The film moves patiently, wrapped around an outstanding performance from Lawrence. We see the old tires and broken tractors with weeds growing around them, dirty, worn toys lingering in the yard and a tone of speaking heard only in these parts. There is not looking down the nose at these people. It is an honest portrayal of some of the uglier parts of our country we don’t often see or speak of, which is why I found it so engaging.  Don’t be surprised if this gets a best picture Oscar nomination.

The Hunted

Tommy Lee Jones is Agent Bonhan, an FBI deep-woods tracker who captures an assassin (Benicio Del Toro) with a weird proclivity — he makes a sport of killing deer hunters. When the killer escapes in the city, Bonham must team up with another Bureau agent (Connie Nielsen) to hunt down the thrill killer before he starts to hunt them. William Friedkin directs.

Brian
Rating: 3 out of 10

I love William Friedkin. If you’re not aware of him, he’s the Oscar-winning director of both “The French Connection” and “The Exorcist.” He’s a die hard proponent of blu-ray and loves explaining the in’s and out’s of the filmmaking process within the extras on his film’s discs. Friedkin’s entertaining, insightful, and a joy to listen and learn from. It’s with that sentiment I hate admitting that “The Hunted” is a very flawed film. There are so many problems with the writing that I don’t even know where to start. First off, we’re supposed to believe in the idea that Benicio Del Toro’s has gone off the deep end. Well, that’s impossible to accept when every little thing he does is so calculated. He knows exactly when to perform each and every action along with the consequences of a wrong move. If that’s the case, why would he ever go down this path in the first place? Also, I love Del Toro but he’s lifeless here. I want to see a bit more life out of a guy that has essentially thrown his entire life away while being hunted by the man he seemingly respects the most. Also, he seems to understand the tracking process that Tommy Lee Jones uses to find him. If that’s the case, why wouldn’t he do things to throw him off the path? Wouldn’t his own student know how to keep the bloodhound from smelling the blood? Lastly, all of the action scenes have very little emotional involvement. There’s so little back story that was never told. If we could see the progression of Del Toro’s character a bit more and feel the sadness that could come with him becoming a hardened murderer, it would have added so much to the last 1/3rd of the film.

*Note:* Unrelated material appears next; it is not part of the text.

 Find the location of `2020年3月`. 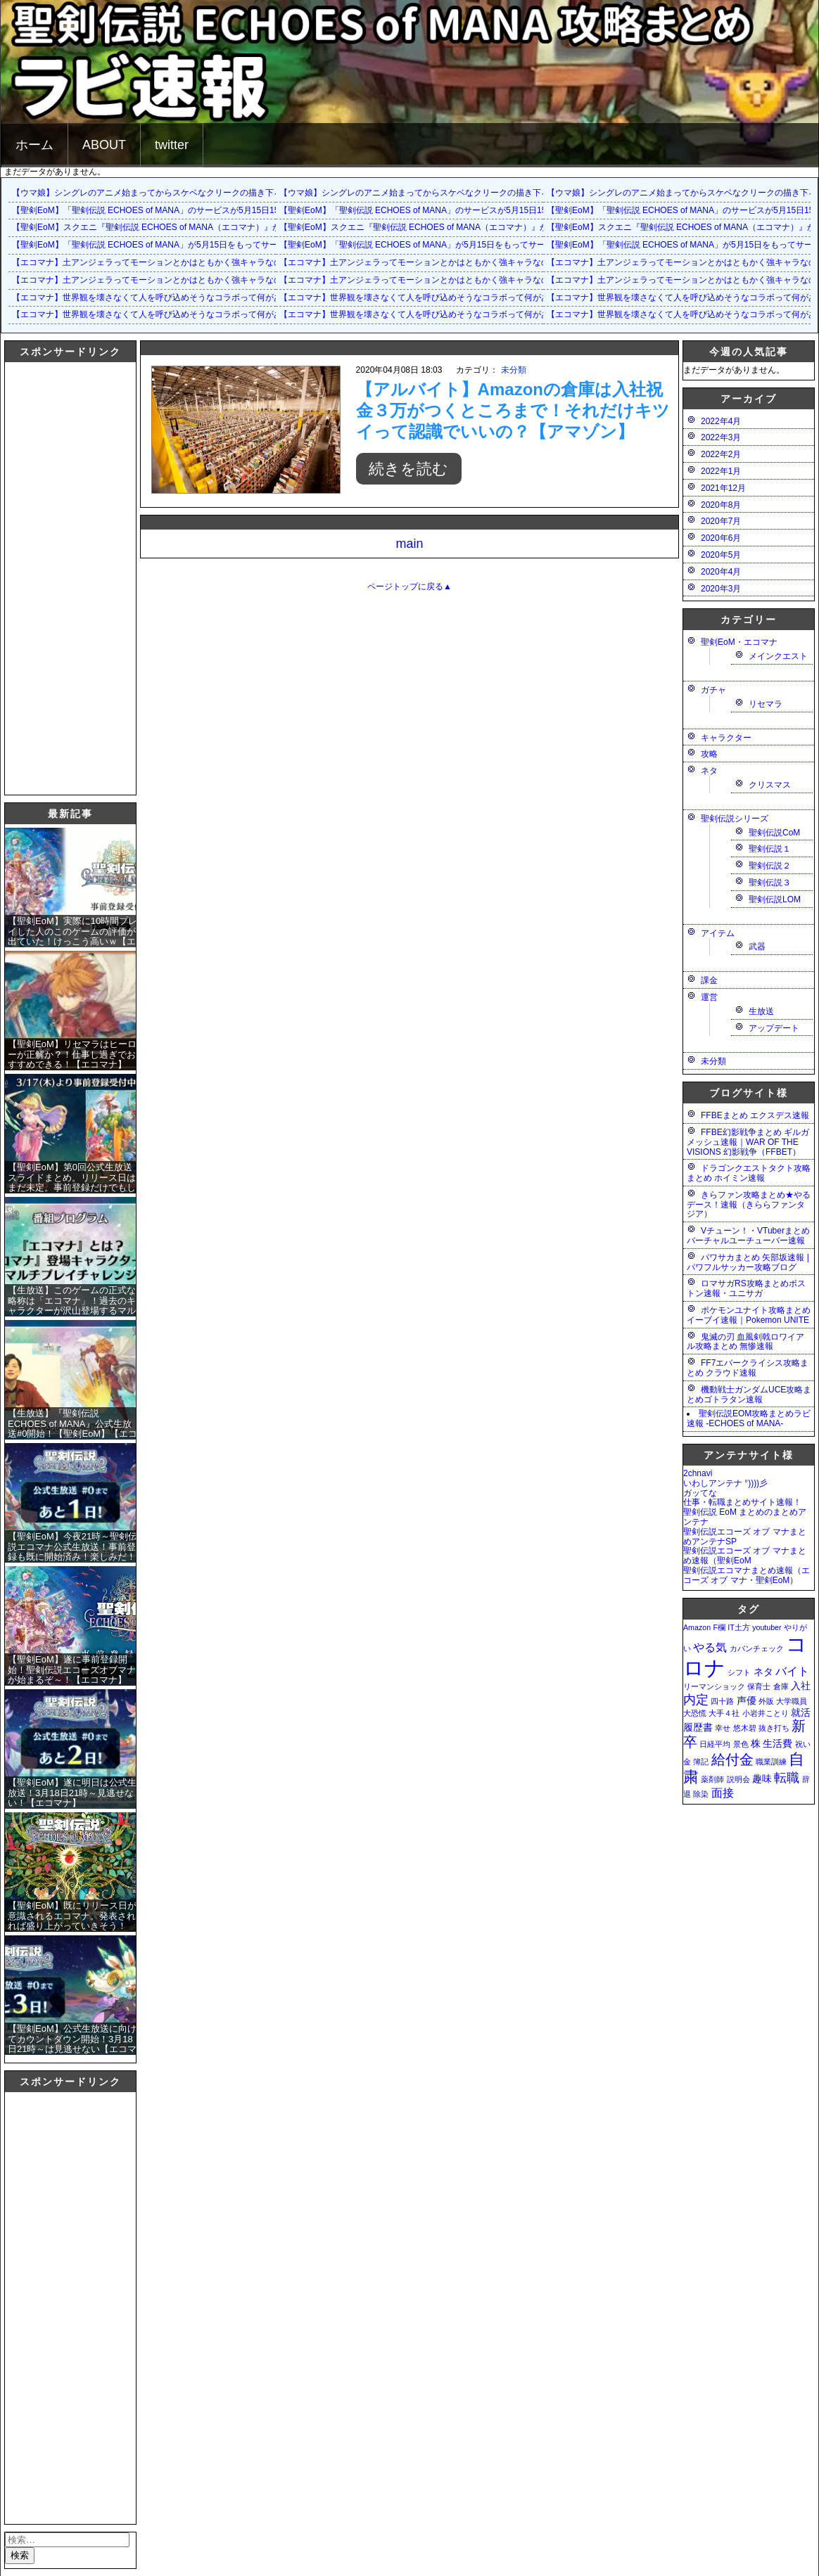

2020年3月 is located at coordinates (721, 589).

On the bright side, Tommy Lee Jones is as terrific as ever. The Hunted is at its absolute best whenever he’s on screen. Also, Friedkin knows how to stage action and use the camera in interesting ways. Unfortunately, Del Toro and his writers didn’t show the same care for the material.

American Flyers

Sports physician Marcus (Kevin Costner) convinces his estranged brother David (David Marshall Grant) to train and compete in a long-distance bicycle race across the Colorado Rockies. Family friction and a deadly medical condition inherited from the men’s father complicate their relationship during the rigorous training. Director John Badham (Mr. Brooks) captures the breathtaking mountain scenery while giving insight into the tactics of bike racing.

Matt
Rating: 2 out of 10

American Flyers has everything a cheesy 80s movie needs: bad mustaches, blonde-haired jerks, Russian bad guys, a come-from-behind sports story, siblings dealing with the recent death of a parent and an awful pop-rock soundtrack.

This flick is chuck full o’ bad dialogue, corny acting and, it’s worth noting, a distractingly bad mustach on Kevin Costner. I still don’t believe it’s really his. It must be fake. This is an overly sentimentally, sticky sweet sap fest and the soundtrack is laughable with all kinds of overly patriotic songs that are really misplaced.

Every scene with Costner and Marshall Grant slowly rotted my brain with overly dramatic dialogue that made what should have been a dramatic story into a laugh fest.

My mother, a huge Costner fan, watched this with me and said, “Even my boy Kevin can’t save this.”